There's a popular message board for foreign EFL/ESL teachers (especially) in Korea, called daveseslcafe.com. While wasting time at work teachers much like and including myself go there to discuss myriad mindless minutiae about living and working in the Korea. Many people use the forum to complain. And they complain a lot.

I discovered this post the other day and I thought its rambling run-on diatribe pretty much lays out all of the complaints we waygookins (foreigners) typically have with the Korea. Annotated discussion follows after.

"Recently Korea is really bothering me. Maybe it's the change in the weather, but every negative thing that I can usually get passed is piling up. The horking(fn.1), snorting, hacking, spitting, littering, bumping, pushing in line(fn.2), prehistoric table manners(fn.3), people not saying thank you, excuse me or I'm sorry, cars blocking crosswalks(fn.4), motorcycles on the sidewalk, general discouresy, gum snapping, staring, inane questions(fn.5), those vegetable trucks(fn.6), the dude who invades my privacy (and sleep) over the speaker at six in the morning, car horns, excessive whistle blowing by those traffic guys, traffic congestion, polllution, neglect of dogs that are tied up all day, jerks who smoke anywhere and everywhere (fn.7)(even directly under no smoking signs), the ongoing nonsense about blood type, incessant insistences on Koreans being geniuses (fn8) and very kind, taxi drivers who don't stop for foreigners, anti-Americanism, the whole 5000 year nonsense(fn9), noise (everywhere, all the time), having to tell my students a hundred times each class to stop talking, the incredible hassle that one must go through to get a sick day off when you have the flu, cars going down one way streets in the wrong direction, neighbours slamming their doors every time they go in or out, lying recruiters, dishonest employers, sneezing on packed buses and subways, pushing onto an elevator before the people on the elevator have exited, the (criminal) refusal of parents to place their children in seatbelts, the fact that nobody washes their hands after using the bathroom(fn10), bus drivers who think that throwing their passengers around the cabin is part of their job description, the fact that they wait until the very last minute to inform the foreign teacher of anything(fn11), etc etc etc. "

fn1: I'm not sure what "horking" is. dictionary.com isn't either. One can assume it is some sort of bodily function related to the others that follow it in the sentence.

fn2: Not to mention the cutting in line. Just today I was at McDonald's (I know, I'm a loser). I walk in and the place is deserted.
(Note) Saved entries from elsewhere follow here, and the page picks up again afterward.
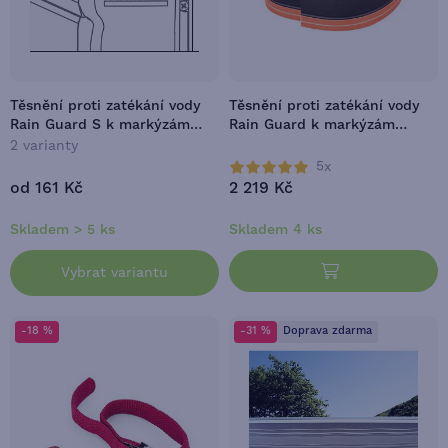
Těsnění proti zatékání vody
Těsnění proti zatékání vody
Rain Guard S k markýzám
Rain Guard k markýzám
Fiamma F45
Fiamma F35/F45
2 varianty
5x
od 161 Kč
2 219 Kč
Skladem > 5 ks
Skladem 4 ks
Vybrat variantu
-18 %
-31 %
Doprava zdarma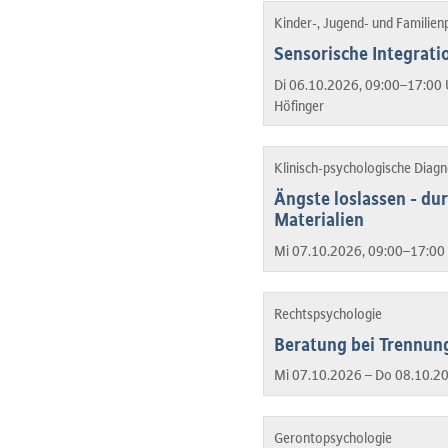
Kinder-, Jugend- und Familien
Sensorische Integrat
Di 06.10.2026, 09:00–17:00 
Höfinger
Klinisch-psychologische Diag
Ängste loslassen - du
Materialien
Mi 07.10.2026, 09:00–17:00 
Rechtspsychologie
Beratung bei Trennung
Mi 07.10.2026 – Do 08.10.2
Gerontopsychologie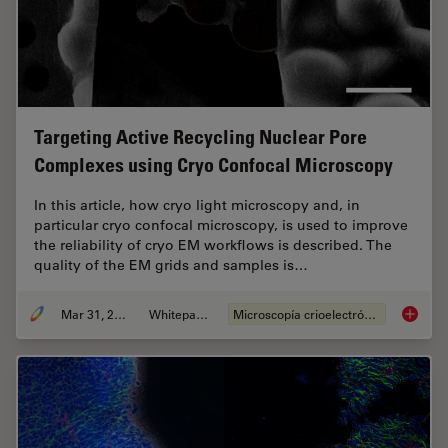
Targeting Active Recycling Nuclear Pore
Complexes using Cryo Confocal Microscopy
In this article, how cryo light microscopy and, in
particular cryo confocal microscopy, is used to improve
the reliability of cryo EM workflows is described. The
quality of the EM grids and samples is…
Mar 31, 2021
Whitepaper
Microscopía crioelectrónica
Targeti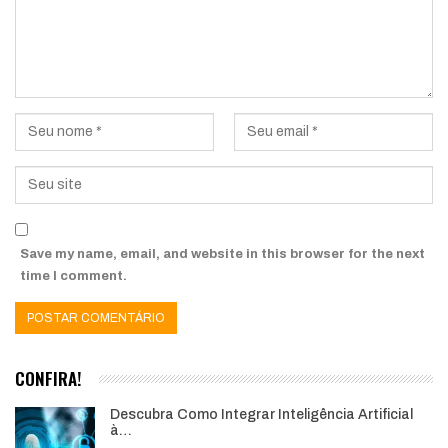
Save my name, email, and website in this browser for the next
time I comment.
CONFIRA!
Descubra Como Integrar Inteligência Artificial
à…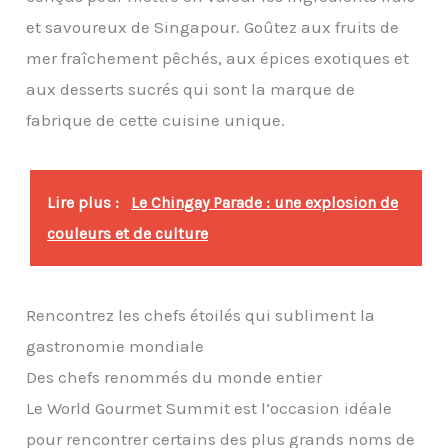
et savoureux de Singapour. Goûtez aux fruits de
mer fraîchement pêchés, aux épices exotiques et
aux desserts sucrés qui sont la marque de
fabrique de cette cuisine unique.
Lire plus :
Le Chingay Parade : une explosion de
couleurs et de culture
Rencontrez les chefs étoilés qui subliment la
gastronomie mondiale
Des chefs renommés du monde entier
Le World Gourmet Summit est l’occasion idéale
pour rencontrer certains des plus grands noms de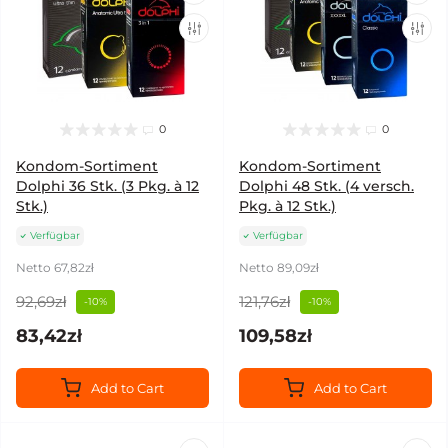
0
0
Kondom-Sortiment
Kondom-Sortiment
Dolphi 36 Stk. (3 Pkg. à 12
Dolphi 48 Stk. (4 versch.
Stk.)
Pkg. à 12 Stk.)
Verfügbar
Verfügbar
Netto 67,82zł
Netto 89,09zł
92,69zł
121,76zł
-10%
-10%
83,42zł
109,58zł
Add to Cart
Add to Cart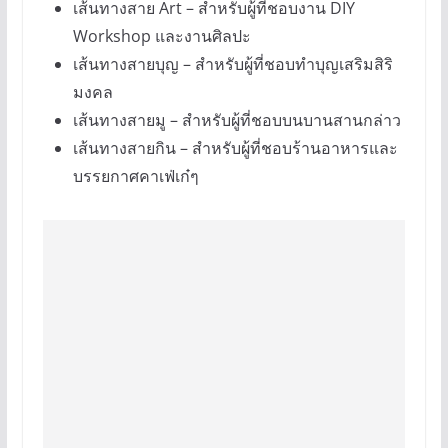
เส้นทางสาย Art – สำหรับผู้ที่ชอบงาน DIY
Workshop และงานศิลปะ
เส้นทางสายบุญ – สำหรับผู้ที่ชอบทำบุญเสริมสิริ
มงคล
เส้นทางสายมู – สำหรับผู้ที่ชอบบนบานสานกล่าว
เส้นทางสายกิน – สำหรับผู้ที่ชอบร้านอาหารและ
บรรยกาศคาเฟ่เก๋ๆ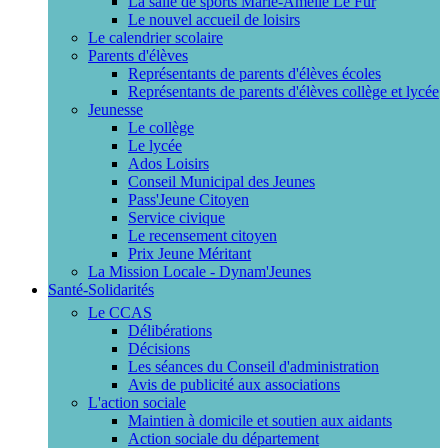
La salle de sports Marie-Amélie Le Fur
Le nouvel accueil de loisirs
Le calendrier scolaire
Parents d'élèves
Représentants de parents d'élèves écoles
Représentants de parents d'élèves collège et lycée
Jeunesse
Le collège
Le lycée
Ados Loisirs
Conseil Municipal des Jeunes
Pass'Jeune Citoyen
Service civique
Le recensement citoyen
Prix Jeune Méritant
La Mission Locale - Dynam'Jeunes
Santé-Solidarités
Le CCAS
Délibérations
Décisions
Les séances du Conseil d'administration
Avis de publicité aux associations
L'action sociale
Maintien à domicile et soutien aux aidants
Action sociale du département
I take a friendly gander up at the menu board while I wait for the inattentive clerk to take her position (usually this requires a few extra moments, you see, it's not only that the McD's clerk has to muster up the strength to walk from here to there and take my order, it's also that she, like so many of her peers, must first glance awkwardly at her co-worker/friend, giggle a bit, and nervously glance in my direction so as to intimate that deciphering my dulcet tones is not something she is looking forward to). As soon as she'd readied herself behind the register this 5 foot nothing 75 kilo adjumma dashes into the pocket like Walter fucking Payton and jumps me in line. Cee U Next Tuesday, bitch!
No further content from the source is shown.